◆ **Task to carry out**: Only the lines from the beginning of the data through the one with "Morne Pavillon, Martynika." belong in the answer, each retyped exactly, with pictures left out.
** Opening Exercise data block **
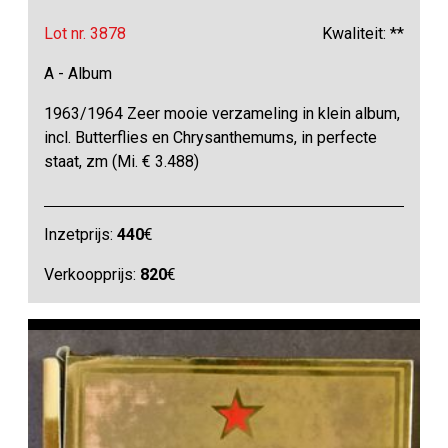
Lot nr. 3878
Kwaliteit: **
A - Album
1963/1964 Zeer mooie verzameling in klein album,
incl. Butterflies en Chrysanthemums, in perfecte
staat, zm (Mi. € 3.488)
Inzetprijs:
440
€
Verkoopprijs:
820
€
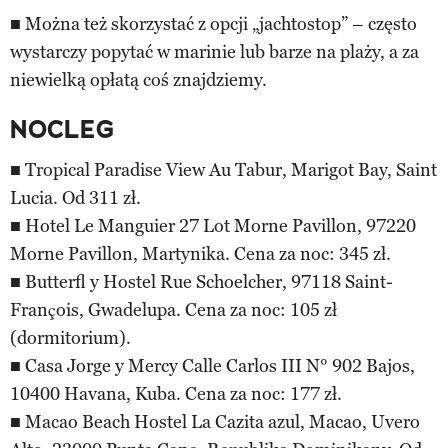
■ Można też skorzystać z opcji „jachtostop” – często
wystarczy popytać w marinie lub barze na plaży, a za
niewielką opłatą coś znajdziemy.
NOCLEG
■ Tropical Paradise View Au Tabur, Marigot Bay, Saint
Lucia. Od 311 zł.
■ Hotel Le Manguier 27 Lot Morne Pavillon, 97220
Morne Pavillon, Martynika. Cena za noc: 345 zł.
■ Butterfl y Hostel Rue Schoelcher, 97118 Saint-
François, Gwadelupa. Cena za noc: 105 zł
(dormitorium).
■ Casa Jorge y Mercy Calle Carlos III N° 902 Bajos,
10400 Havana, Kuba. Cena za noc: 177 zł.
■ Macao Beach Hostel La Cazita azul, Macao, Uvero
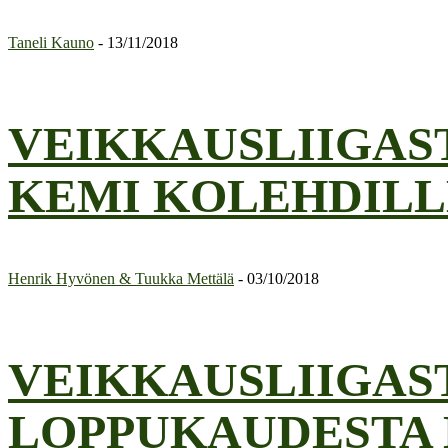
Taneli Kauno
-
13/11/2018
VEIKKAUSLIIGAST
KEMI KOLEHDILL
Henrik Hyvönen & Tuukka Mettälä
-
03/10/2018
VEIKKAUSLIIGAST
LOPPUKAUDESTA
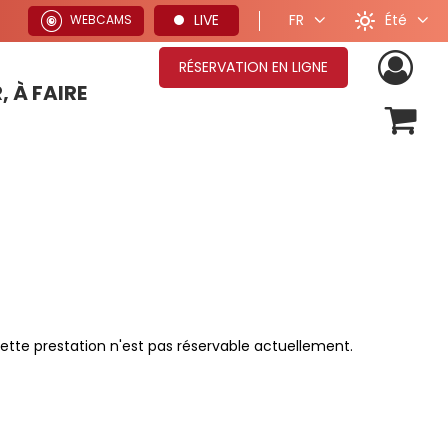
Été
LIVE
FR
WEBCAMS
RÉSERVATION EN LIGNE
, À FAIRE
OFFRES SÉJOURS HIVER
ette prestation n'est pas réservable actuellement.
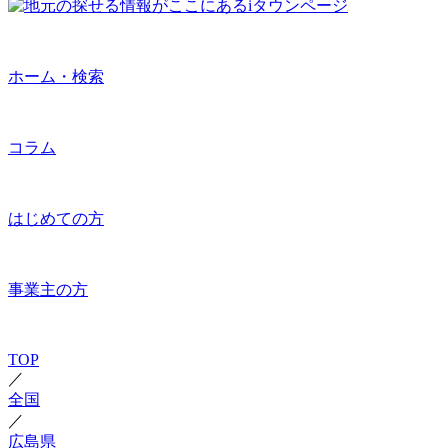
ホーム・検索
コラム
はじめての方
事業主の方
TOP
／
全国
／
広島県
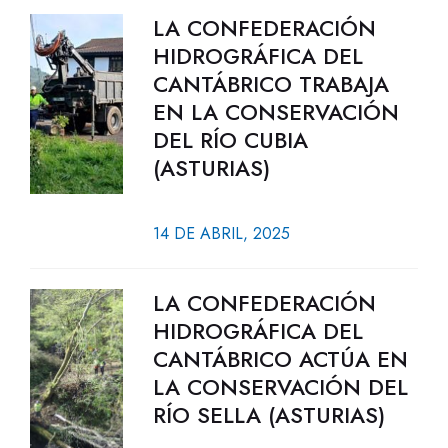
LA CONFEDERACIÓN
HIDROGRÁFICA DEL
CANTÁBRICO TRABAJA
EN LA CONSERVACIÓN
DEL RÍO CUBIA
(ASTURIAS)
14 DE ABRIL, 2025
LA CONFEDERACIÓN
HIDROGRÁFICA DEL
CANTÁBRICO ACTÚA EN
LA CONSERVACIÓN DEL
RÍO SELLA (ASTURIAS)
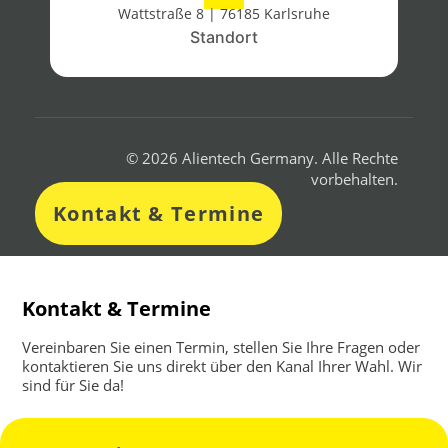
Wattstraße 8 | 76185 Karlsruhe
Standort​
© 2026 Alientech Germany. Alle Rechte
vorbehalten.
Kontakt & Termine
Kontakt & Termine
Vereinbaren Sie einen Termin, stellen Sie Ihre Fragen oder
kontaktieren Sie uns direkt über den Kanal Ihrer Wahl. Wir
sind für Sie da!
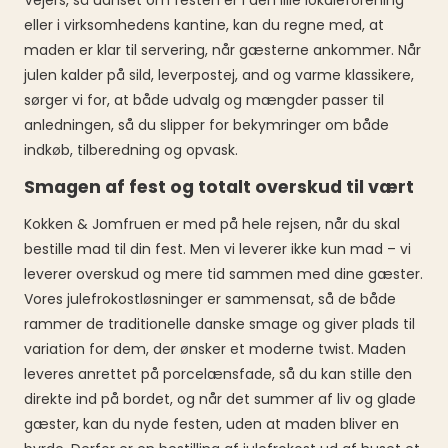
Vejers, så uanset om festen er i den lille lokaleforening
eller i virksomhedens kantine, kan du regne med, at
maden er klar til servering, når gæsterne ankommer. Når
julen kalder på sild, leverpostej, and og varme klassikere,
sørger vi for, at både udvalg og mængder passer til
anledningen, så du slipper for bekymringer om både
indkøb, tilberedning og opvask.
Smagen af fest og totalt overskud til vært
Kokken & Jomfruen er med på hele rejsen, når du skal
bestille mad til din fest. Men vi leverer ikke kun mad – vi
leverer overskud og mere tid sammen med dine gæster.
Vores julefrokostløsninger er sammensat, så de både
rammer de traditionelle danske smage og giver plads til
variation for dem, der ønsker et moderne twist. Maden
leveres anrettet på porcelænsfade, så du kan stille den
direkte ind på bordet, og når det summer af liv og glade
gæster, kan du nyde festen, uden at maden bliver en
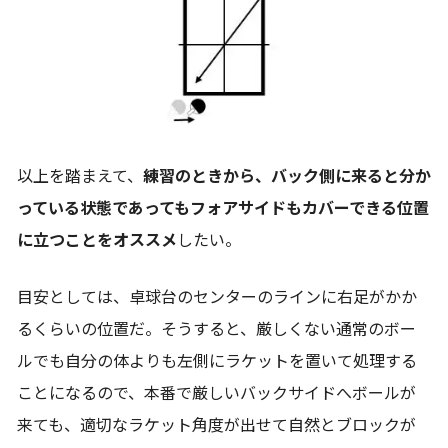
以上を踏まえて、
練習のときから、バック側に来ると分か
っている状態であってもフォアサイドもカバーできる位置
に立つことをオススメ
したい。
目安としては、卓球台のセンターのラインに右足がかか
るくらいの位置だ。そうすると、厳しくない通常のボー
ルでも自分の体よりも左側にラケットを置いて処理する
ことになるので、本番で厳しいバックサイドへボールが
来ても、適切なラケット角度が出せて自然とブロックが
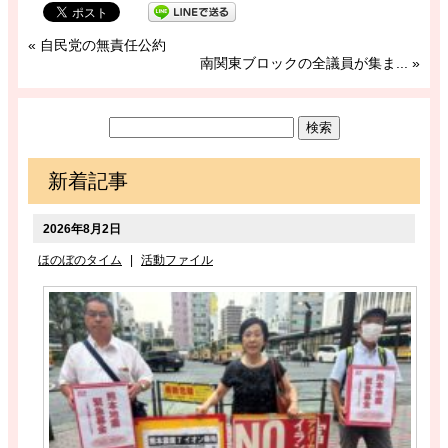
«
自民党の無責任公約
南関東ブロックの全議員が集ま...
»
新着記事
2026年8月2日
ほのぼのタイム
|
活動ファイル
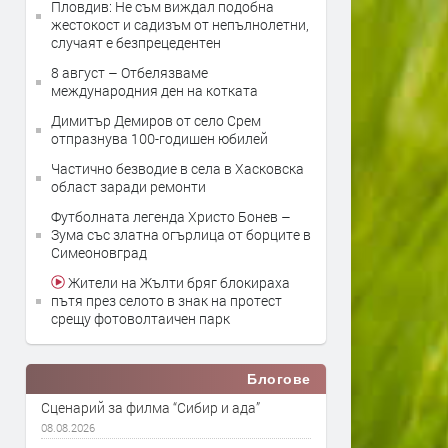
Пловдив: Не съм виждал подобна
жестокост и садизъм от непълнолетни,
случаят е безпрецедентен
8 август – Отбелязваме
международния ден на котката
Димитър Демиров от село Срем
отпразнува 100-годишен юбилей
Частично безводие в села в Хасковска
област заради ремонти
Футболната легенда Христо Бонев –
Зума със златна огърлица от борците в
Симеоновград
Жители на Жълти бряг блокираха
пътя през селото в знак на протест
срещу фотоволтаичен парк
Блогове
Сценарий за филма “Сибир и ада”
08.08.2026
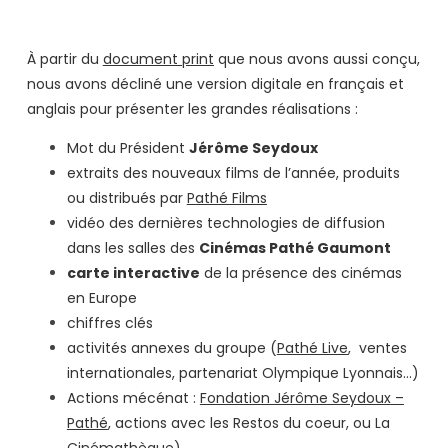
À partir du
document print
que nous avons aussi conçu,
nous avons décliné une version digitale en français et
anglais pour présenter les grandes réalisations :
Mot du Président
Jérôme Seydoux
extraits des nouveaux films de l’année, produits
ou distribués par
Pathé Films
vidéo des dernières technologies de diffusion
dans les salles des
Cinémas Pathé Gaumont
carte interactive
de la présence des cinémas
en Europe
chiffres clés
activités annexes du groupe (
Pathé Live
, ventes
internationales, partenariat
Olympique Lyonnais
…)
Actions mécénat :
Fondation Jérôme Seydoux
–
Pathé
, actions avec les Restos du coeur, ou
La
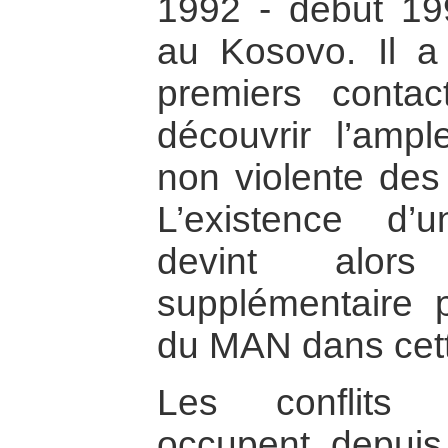
1992 - début 19
au Kosovo. Il a 
premiers conta
découvrir l’ampl
non violente des
L’existence d’u
devint alors
supplémentaire
du MAN dans cett
Les conflits 
occupent, depuis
** Closing Exercise data block **
◆ **Result for this task**:
Lot nr. 3878
Kwaliteit: **
A - Album
1963/1964 Zeer mooie verzameling in klein album,
incl. Butterflies en Chrysanthemums, in perfecte
staat, zm (Mi. € 3.488)
Inzetprijs:
440
€
Verkoopprijs:
820
€
■ Można też skorzystać z opcji „jachtostop” – często
wystarczy popytać w marinie lub barze na plaży, a za
niewielką opłatą coś znajdziemy.
NOCLEG
■ Tropical Paradise View Au Tabur, Marigot Bay, Saint
Lucia. Od 311 zł.
■ Hotel Le Manguier 27 Lot Morne Pavillon, 97220
Morne Pavillon, Martynika. Cena za noc: 345 zł.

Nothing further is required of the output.